Canada Goose is being targeted by animal rights activists because the company sells winter coats stuffed with feathers plucked out of the bodies of geese and lined with the fur of coyotes who are captured in steel leg hold traps. Advocates say that coyotes attempt to chew off their trapped limbs to escape and oftentimes starve to death while waiting for the trapper to shoot them.
Protest on the opening day of the Canada Goose store in NYC
The red and blue Canada Goose badge on the coats has become a status symbol in urban areas. Activists are working to ensure that customers, some of whom don’t realize they are wearing real fur, know that they’re wearing a “badge of terror.”
Activists help Canada Goose customers connect the dots between their dogs who they love and the dogs who they’re wearing.
There is a perception in the animal rights community that fur consumption is declining when, in fact, it is on the rise.

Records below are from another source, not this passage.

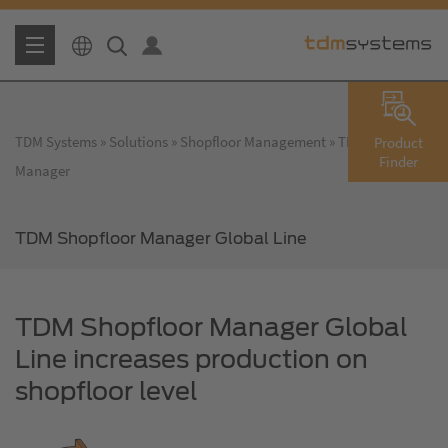
TDM Systems
Solutions
Shopfloor Management
TDM Shopfloor
Product
Finder
Manager
TDM Shopfloor Manager Global Line
TDM Shopfloor Manager Global
Line increases production on
shopfloor level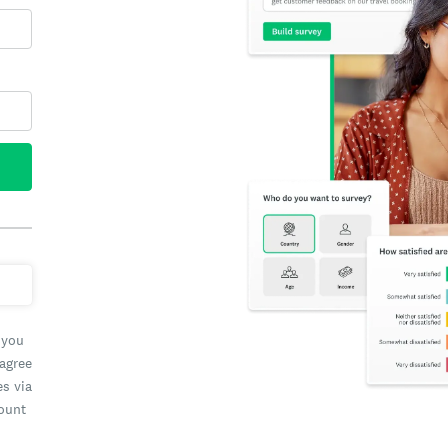
 you
 agree
es via
count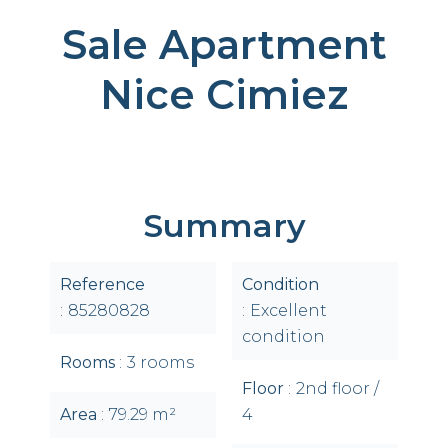
Sale Apartment
Nice Cimiez
Summary
Reference
Condition
85280828
Excellent
condition
Rooms
3 rooms
Floor
2nd floor /
Area
79.29 m²
4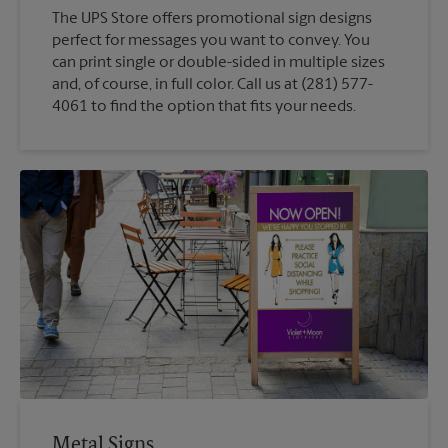
The UPS Store offers promotional sign designs
perfect for messages you want to convey. You
can print single or double-sided in multiple sizes
and, of course, in full color. Call us at (281) 577-
4061 to find the option that fits your needs.
Metal Signs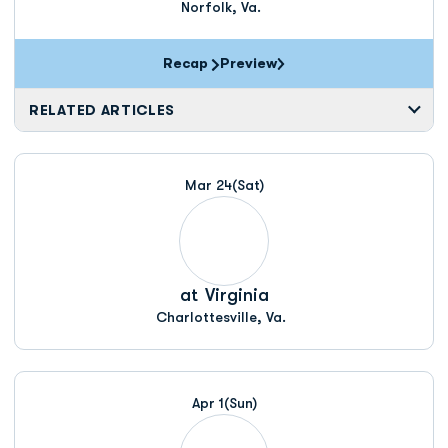
Norfolk, Va.
Recap
Preview
RELATED ARTICLES
Mar 24
(Sat)
at
Virginia
Charlottesville, Va.
Apr 1
(Sun)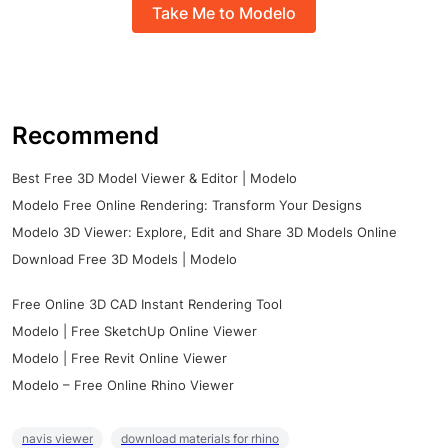
Take Me to Modelo
Recommend
Best Free 3D Model Viewer & Editor | Modelo
Modelo Free Online Rendering: Transform Your Designs
Modelo 3D Viewer: Explore, Edit and Share 3D Models Online
Download Free 3D Models | Modelo
Free Online 3D CAD Instant Rendering Tool
Modelo | Free SketchUp Online Viewer
Modelo | Free Revit Online Viewer
Modelo – Free Online Rhino Viewer
navis viewer
download materials for rhino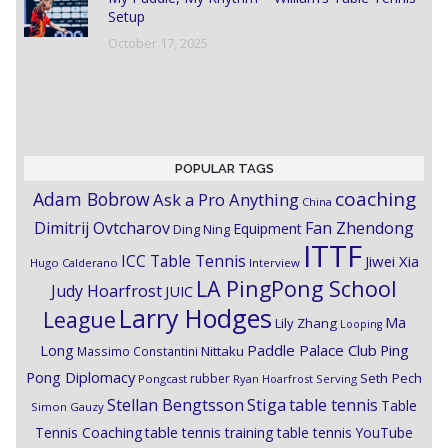
Setup
October 17, 2025
POPULAR TAGS
coaching
Adam Bobrow
Ask a Pro Anything
China
Dimitrij Ovtcharov
Fan Zhendong
Equipment
Ding Ning
ITTF
ICC Table Tennis
Jiwei Xia
Hugo Calderano
Interview
LA PingPong School
Judy Hoarfrost
JUIC
Larry Hodges
League
Ma
Lily Zhang
Looping
Paddle Palace Club
Ping
Long
Nittaku
Massimo Constantini
Pong Diplomacy
Seth Pech
rubber
Pongcast
Ryan Hoarfrost
Serving
Stiga
Stellan Bengtsson
table tennis
Table
Simon Gauzy
Tennis Coaching
table tennis training
table tennis YouTube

From 1990 – 2015, fur sales in the U.S. grew by approximately 50%
From 2013 to 2014, U.S. fur sales grew by 7.3%
In 2014, fur sales in the U.K. increased by 20%
From 2011 – 2013, global fur sales jumped by more than 50% – from $16 billion to $36 billion
According to the Fur Information Council of America (FICA), the largest U.S. fur industry association, the number of designers who use fur has dramatically increased, climbing from 42 in 1985 to approximately 500 today. FICA also asserts that 55% of the people who buy fur today are under 44, dispelling the myth that fur is primarily consumed by older people.
A 2015 article published in the Guardian documented the rise of the fur industry.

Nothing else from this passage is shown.